▶ **To do**: An exact copy of the data is required; the images should not appear in it.
*** Opening Given records ***
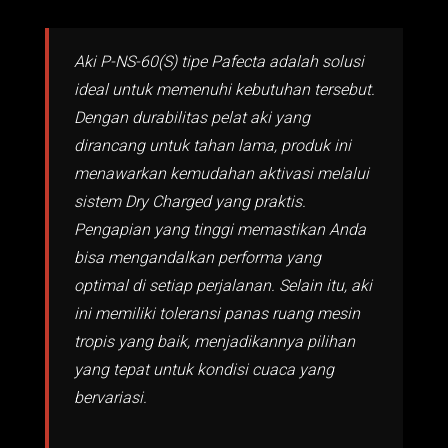
Aki P-NS-60(S) tipe Pafecta adalah solusi
ideal untuk memenuhi kebutuhan tersebut.
Dengan durabilitas pelat aki yang
dirancang untuk tahan lama, produk ini
menawarkan kemudahan aktivasi melalui
sistem Dry Charged yang praktis.
Pengapian yang tinggi memastikan Anda
bisa mengandalkan performa yang
optimal di setiap perjalanan. Selain itu, aki
ini memiliki toleransi panas ruang mesin
tropis yang baik, menjadikannya pilihan
yang tepat untuk kondisi cuaca yang
bervariasi.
*** Closing Given records ***
▶ **Worked solution**:
Aki P-NS-60(S) tipe Pafecta adalah solusi
ideal untuk memenuhi kebutuhan tersebut.
Dengan durabilitas pelat aki yang
dirancang untuk tahan lama, produk ini
menawarkan kemudahan aktivasi melalui
sistem Dry Charged yang praktis.
Pengapian yang tinggi memastikan Anda
bisa mengandalkan performa yang
optimal di setiap perjalanan. Selain itu, aki
ini memiliki toleransi panas ruang mesin
tropis yang baik, menjadikannya pilihan
yang tepat untuk kondisi cuaca yang
bervariasi.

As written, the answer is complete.